13 January 2021, 23:24 WIB

Harga Nikel Terkerek Permintaan Baterai Mobil Listrik


Fetry Wuryasti | Ekonomi

HARGA komoditas besi baja dan nikel mengalami kenaikan harga sering dengan naiknya permintaan dunia untuk menyokong baterai mobil listrik (electric vehicle). Tak dipungkiri kenaikan harga ini mendongkrak saham emiten terkait seperti PT Aneka Tambang Tbk (ANTM) dan PT Vale Indonesia Tbk (INCO).

“Kami memilih PT Aneka Tambang Tbk ANTM dan PT Vale Indonesia Tbk INCO, karena emiten ini penerima manfaat dari kenaikan harga nikel seiring dengan naiknya permintaan dari produksi baja dan baterai EV. Menurut kami kenaikan ANTM dan INCO masih terus berlanjut," kata Head of Research Mirae Asset Sekuritas, Hariyanto Wijaya, dalam paparan virtual, Rabu (13/1).

Tren harga komoditas nikel berada di kisaran level USD 17.665 per metrik ton untuk harga kontrak nikel periode tiga bulan yang aktif ditransaksikan di London Metal Exchange (LME). Kini harga logam dasar komponen stainless steel tersebut berada di level tertingginya sejak hampir satu setengah tahun terakhir.

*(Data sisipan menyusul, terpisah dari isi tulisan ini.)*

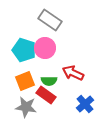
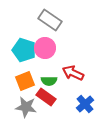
red rectangle: moved 2 px down
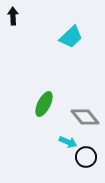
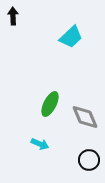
green ellipse: moved 6 px right
gray diamond: rotated 16 degrees clockwise
cyan arrow: moved 28 px left, 2 px down
black circle: moved 3 px right, 3 px down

"Harga Nikel masih mampu menembus USD 20 ribu per metrik ton. Hal ini karena dua faktor, pertama permintaan lebih tinggi dari sektor baja. Sebab aktivitas konstruksi dan manufaktur Tiongkok yang trennya naik. PMI Tiongkok tercatat 60,7 pada Desember dibandingkan 59,8 pada November 2020," kata Hariyanto.

Kedua, Tiongkok sedang dalam ambisius dalam hal membangun One Belt One Road untuk menghubungkan jalur sutera sehingga bisa memasarkan produk negaranya. Ini tentu membutuhkan banyak baja. Tentu ini akan mendorong harga nikel.

"Melihat nikel, sebanyak 63% permintaan berasal dari stainless steel. Yang menarik adalah produksi baterai berkontribusi permintaan sebanyak 7%," kata Hariyanto.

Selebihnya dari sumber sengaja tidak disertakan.